- Published on Friday, 29 June 2012 10:34
- Written by Super User
The Kure Beach Town Council recently voted to continue charging for both water and sewer rates when swimming pools are filled up even though the water never enters the sewer system.
By WILLARD KILLOUGH III
KURE BEACH - Historically the Town of Kure Beach has charged for both water and sewer when people fill their swimming pools.
At their June 19, meeting the Council discussed waving the sewer charge since no water has to be treated at the sewer treatment plant.
Town Clerk Nancy Avery explained, "We've have some differences in my way of interpreting the ordinance for swimming pools as to whether we are supposed to bill for water and sewer or not."

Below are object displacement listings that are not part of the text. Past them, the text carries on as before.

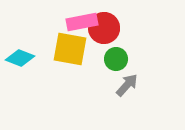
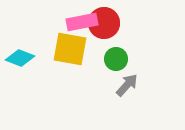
red circle: moved 5 px up
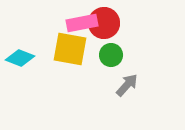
pink rectangle: moved 1 px down
green circle: moved 5 px left, 4 px up
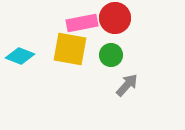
red circle: moved 11 px right, 5 px up
cyan diamond: moved 2 px up
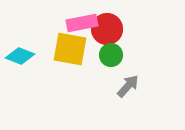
red circle: moved 8 px left, 11 px down
gray arrow: moved 1 px right, 1 px down
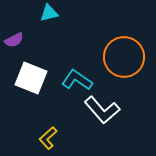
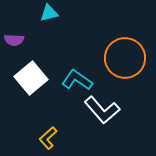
purple semicircle: rotated 30 degrees clockwise
orange circle: moved 1 px right, 1 px down
white square: rotated 28 degrees clockwise
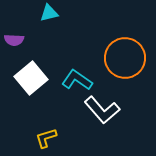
yellow L-shape: moved 2 px left; rotated 25 degrees clockwise
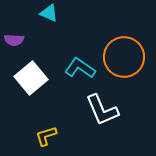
cyan triangle: rotated 36 degrees clockwise
orange circle: moved 1 px left, 1 px up
cyan L-shape: moved 3 px right, 12 px up
white L-shape: rotated 18 degrees clockwise
yellow L-shape: moved 2 px up
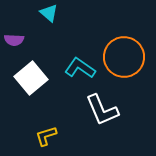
cyan triangle: rotated 18 degrees clockwise
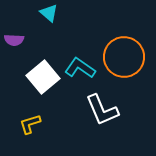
white square: moved 12 px right, 1 px up
yellow L-shape: moved 16 px left, 12 px up
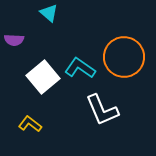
yellow L-shape: rotated 55 degrees clockwise
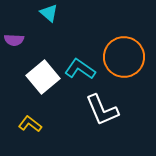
cyan L-shape: moved 1 px down
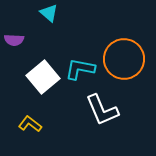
orange circle: moved 2 px down
cyan L-shape: rotated 24 degrees counterclockwise
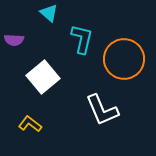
cyan L-shape: moved 2 px right, 30 px up; rotated 92 degrees clockwise
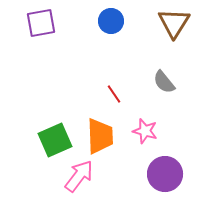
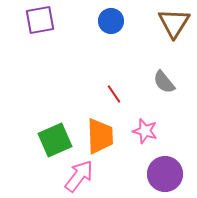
purple square: moved 1 px left, 3 px up
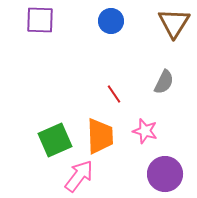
purple square: rotated 12 degrees clockwise
gray semicircle: rotated 115 degrees counterclockwise
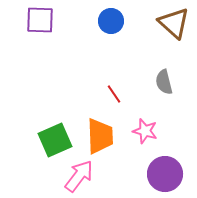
brown triangle: rotated 20 degrees counterclockwise
gray semicircle: rotated 140 degrees clockwise
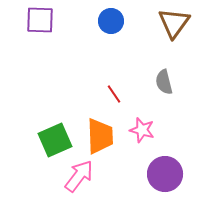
brown triangle: rotated 24 degrees clockwise
pink star: moved 3 px left, 1 px up
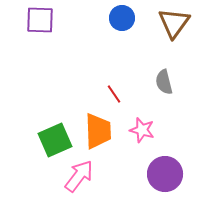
blue circle: moved 11 px right, 3 px up
orange trapezoid: moved 2 px left, 5 px up
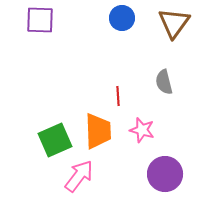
red line: moved 4 px right, 2 px down; rotated 30 degrees clockwise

Section 17-38 of the Town code states, " Water for sprinkling purposes only, and for fountains and pools, will be supplied only by meter measurement and at meter rates and under such conditions as the council may prescribe. No permit will be granted for a continuous flow from any fixture, unless a meter is used."
Avery quoted Town ordinance and said, "I interpret that to mean we have one meter, we don't have a separate meter for water or sewer. You fill it up... you are paying for water and sewer."
Avery said traditionally the Town has not charged at all or given owners a one-time chance to fill up a pool and only charge them for the cost of water, not sewer.
She said, "I would just like clarification... my direction has always been to follow the ordinance" and she wanted to know how Council would like her to proceed.
Mayor Dean Lambeth said, "Carolina Beach gives them a break on swimming pool fill up."
Avery said, "A 15,000 gallon pool, for water and sewer is $82.50 to fill it up. Water is $36 and sewer is $46.50."
Lambeth said, "The one time fill up fee compared to the every day usage that you pay sewage on... I don't see charging sewer."
Avery raised the question of how the Town would treat sprinkler systems which also don't enter the sewer system.
Councilman David Heglar said, "It's pretty clear. If we need to change the ordinance you can propose one I guess."
Heglar said, "We just talked in our budget meetings about encouraging people to conserve water so we're not going to stop charging the rates in our ordinances unless we do a whole overhaul" of the ordinance.
He told Lambeth, "I'm ok if you want to make a proposal we need to modify the ordinance. But I agree with Nancy, she is doing exactly what she should do which is follow the
ordinance. If the Council wants to change it, we should change it. I don't think it's worth changing for $40 to fill up your pool. I don't know what a pool cost now but I'm sure it's a whole lot more than that."
He said, "I only use the Atlantic Ocean. Or we can convince the fire chief to go practice around their pool and spray into that."
The Council voted not to change the ordinance. Mayor Lambeth said he was in favor of eliminating the charge for sewer.